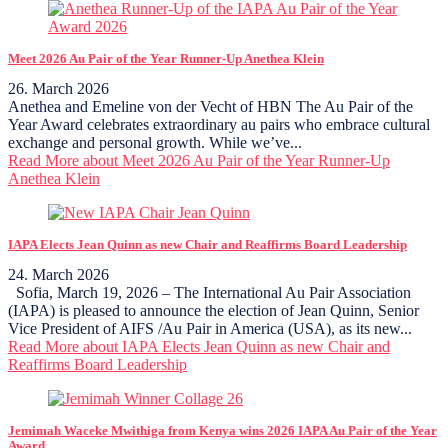
Meet 2026 Au Pair of the Year Runner-Up Anethea Klein
26. March 2026
Anethea and Emeline von der Vecht of HBN The Au Pair of the
Year Award celebrates extraordinary au pairs who embrace cultural
exchange and personal growth. While we’ve...
Read More
about Meet 2026 Au Pair of the Year Runner-Up
Anethea Klein
IAPA Elects Jean Quinn as new Chair and Reaffirms Board Leadership
24. March 2026
Sofia, March 19, 2026 – The International Au Pair Association
(IAPA) is pleased to announce the election of Jean Quinn, Senior
Vice President of AIFS /Au Pair in America (USA), as its new...
Read More
about IAPA Elects Jean Quinn as new Chair and
Reaffirms Board Leadership
Jemimah Waceke Mwithiga from Kenya wins 2026 IAPA Au Pair of the Year
Award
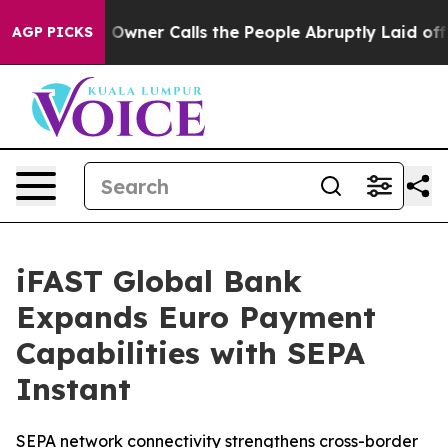
aper Owner Calls the People Abruptly Laid off “Simp
AGP PICKS
iFAST Global Bank
Expands Euro Payment
Capabilities with SEPA
Instant
SEPA network connectivity strengthens cross-border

---

ACTIVITY:
The answer must consist solely of the lines from the line containing "about IAPA Elects Jean Quinn as new Chair and" to the end of the data, reproduced exactly, with every picture left out.

ANSWER TO THIS PROBLEM:
about IAPA Elects Jean Quinn as new Chair and
Reaffirms Board Leadership
Jemimah Waceke Mwithiga from Kenya wins 2026 IAPA Au Pair of the Year
Award
aper Owner Calls the People Abruptly Laid off “Simp
AGP PICKS
iFAST Global Bank
Expands Euro Payment
Capabilities with SEPA
Instant
SEPA network connectivity strengthens cross-border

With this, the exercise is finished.